On November 14, 1901, the respondent,-Laura Claiborne, was, at her suit, divorced by the superior court of King county, Washington, from the appellant. She was awarded the care and custody of a minor son. In the decree the court found, “that there is no community property or other property owned by either party to this action, requiring the interference of this court; . . . that the defendant is a very competent business man, and has heretofore been earning $250 per month, and is in good health; that $100 per month is a reasonable allowance for alimony for the plaintiff for the support of herself and younger son.” Thereupon a decree was entered which provided, among other things, as follows: “That the defendant pay to the plaintiff the sum of $100 per month commencing on January 1, 1902, and a like amount on the 1st day of each and every month thereafter *201for the support of herself and younger child, to continue in force until the further order of this court.” Thereafter on November 13, 1906, the defendant in that action, having been served with an order to show cause why the allowance made by the decree as stated above had not been paid as provided in that decree, filed a motion to vacate so much of the original decree of divorce as awarded alimony for the support of his divorced wife, and on November 16, 1906, filed a motion to vacate the order to show cause why he had not complied with the decree. Both of these motions were based upon the ground that the court rendering the decree of divorce had no jurisdiction to require the husband to support his divorced wife and child, and that such order was therefore void. These motions upon the hearing were denied, and the court, after hearing the application upon its merits, directed the defendant to turn over a certain insurance policy to the plaintiff. This appeal is prosecuted from that order.
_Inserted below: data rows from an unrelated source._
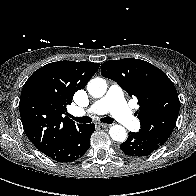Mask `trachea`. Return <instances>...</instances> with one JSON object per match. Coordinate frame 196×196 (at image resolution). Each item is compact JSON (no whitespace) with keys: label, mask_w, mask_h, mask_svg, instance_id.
I'll return each instance as SVG.
<instances>
[{"label":"trachea","mask_w":196,"mask_h":196,"mask_svg":"<svg viewBox=\"0 0 196 196\" xmlns=\"http://www.w3.org/2000/svg\"><path fill=\"white\" fill-rule=\"evenodd\" d=\"M69 117L79 123L82 124H87V123H91L92 119L88 116H84V117H74L72 115H69ZM101 122L103 123H107V124H112L114 122L113 118L111 117H103L100 119Z\"/></svg>","instance_id":"1"}]
</instances>
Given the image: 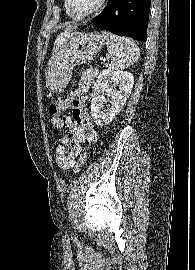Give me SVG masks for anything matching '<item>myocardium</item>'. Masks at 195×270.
Segmentation results:
<instances>
[{
  "instance_id": "f54148a6",
  "label": "myocardium",
  "mask_w": 195,
  "mask_h": 270,
  "mask_svg": "<svg viewBox=\"0 0 195 270\" xmlns=\"http://www.w3.org/2000/svg\"><path fill=\"white\" fill-rule=\"evenodd\" d=\"M107 0H99L98 4L96 5V7L91 10L90 12L86 13V14H77L73 11L72 7H71V3L70 0H65V5L66 8L68 10V12L76 19L78 20H84V19H88L90 17H93L94 15H96L97 13L100 12V10L103 8L104 4L106 3Z\"/></svg>"
}]
</instances>
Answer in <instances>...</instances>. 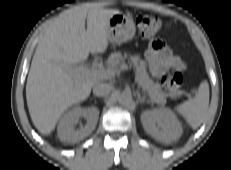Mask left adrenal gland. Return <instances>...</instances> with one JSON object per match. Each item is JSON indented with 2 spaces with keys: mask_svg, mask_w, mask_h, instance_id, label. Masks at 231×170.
<instances>
[{
  "mask_svg": "<svg viewBox=\"0 0 231 170\" xmlns=\"http://www.w3.org/2000/svg\"><path fill=\"white\" fill-rule=\"evenodd\" d=\"M138 100L140 103H144V102L150 103V101L146 100V98L142 97L140 94H138Z\"/></svg>",
  "mask_w": 231,
  "mask_h": 170,
  "instance_id": "obj_1",
  "label": "left adrenal gland"
}]
</instances>
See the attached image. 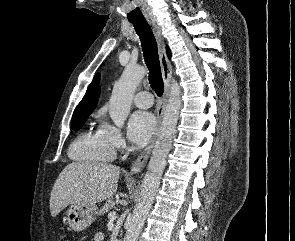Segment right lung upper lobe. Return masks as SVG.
Instances as JSON below:
<instances>
[{
    "label": "right lung upper lobe",
    "instance_id": "1",
    "mask_svg": "<svg viewBox=\"0 0 295 241\" xmlns=\"http://www.w3.org/2000/svg\"><path fill=\"white\" fill-rule=\"evenodd\" d=\"M167 55L170 58L171 57V52L170 49L167 47ZM100 79V75L97 74L93 78V81L89 85L86 94L84 95L83 99L81 102L77 105L73 116L75 115H80V114H85V113H91L94 108L96 107L98 97L100 94V88L98 86Z\"/></svg>",
    "mask_w": 295,
    "mask_h": 241
}]
</instances>
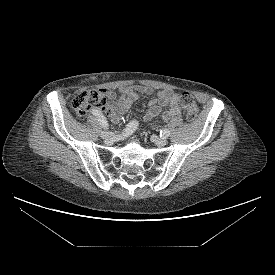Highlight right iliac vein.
<instances>
[{
    "label": "right iliac vein",
    "mask_w": 275,
    "mask_h": 275,
    "mask_svg": "<svg viewBox=\"0 0 275 275\" xmlns=\"http://www.w3.org/2000/svg\"><path fill=\"white\" fill-rule=\"evenodd\" d=\"M101 137L105 140H111L114 137V133L113 132H107V131H103L101 132Z\"/></svg>",
    "instance_id": "obj_1"
}]
</instances>
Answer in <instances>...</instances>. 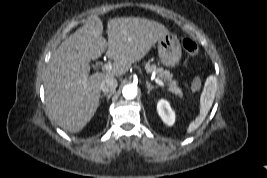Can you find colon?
Listing matches in <instances>:
<instances>
[{"mask_svg":"<svg viewBox=\"0 0 267 178\" xmlns=\"http://www.w3.org/2000/svg\"><path fill=\"white\" fill-rule=\"evenodd\" d=\"M182 46L187 54L191 56H196L199 52L197 44L190 38H184L182 40ZM201 86V80L199 78H195L192 82V88L197 90Z\"/></svg>","mask_w":267,"mask_h":178,"instance_id":"1","label":"colon"}]
</instances>
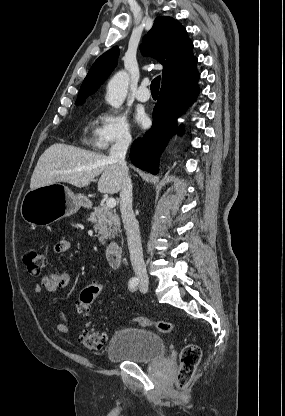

The only question presented here upon the merits is whether that portion of the .decree of divorce awarding $100 per month to the wife for support of herself and minor child is void. In the case of State ex rel. Brown v. Brown, 31 Wash. 397, 72 Pac. 86, we affirmed a judgment enforcing a decree like the one in this case. It is true, the validity of the decree in that case was not discussed in the opinion or in the briefs of counsel. The validity of the original decree was apparently conceded. The statute, Bal. Code, at § 5723 (P. C. §■ 4637), provides that, “In granting a decree the court . . . shall make provision for the guardianship, custody, support, and education of the minor children of such marriage.” This means that the court may appoint a guardian for minor children, and that such guardian may be remunerated by order of the court. If the statute makes no provision for the support of -the divorced wife where there is no property and no children, it clearly makes provision for the support of minor children of divorced parties, and intends, at least, that where one *202of them is fitted for the care of the minor children and is appointed to care for them, such party may be rewarded for such care as fairly as a stranger might be. It must follow that, in addition to the actual requirements for the child, provision by way of remuneration may be made for the guardian. This may have been the sole purpose of the decree in this case. Where there is no property but where there are minor children of divorced parties, we are satisfied that the statute is broad enough to authorize the court to decree to either party having the care and custody of such children sufficient support for both the child and the guardian.
The original judgment therefore was not void, and the order appealed from must be affirmed.
Hadley, C. J., Crow, Root, Dunbar, and Rudkin, JJ., concur.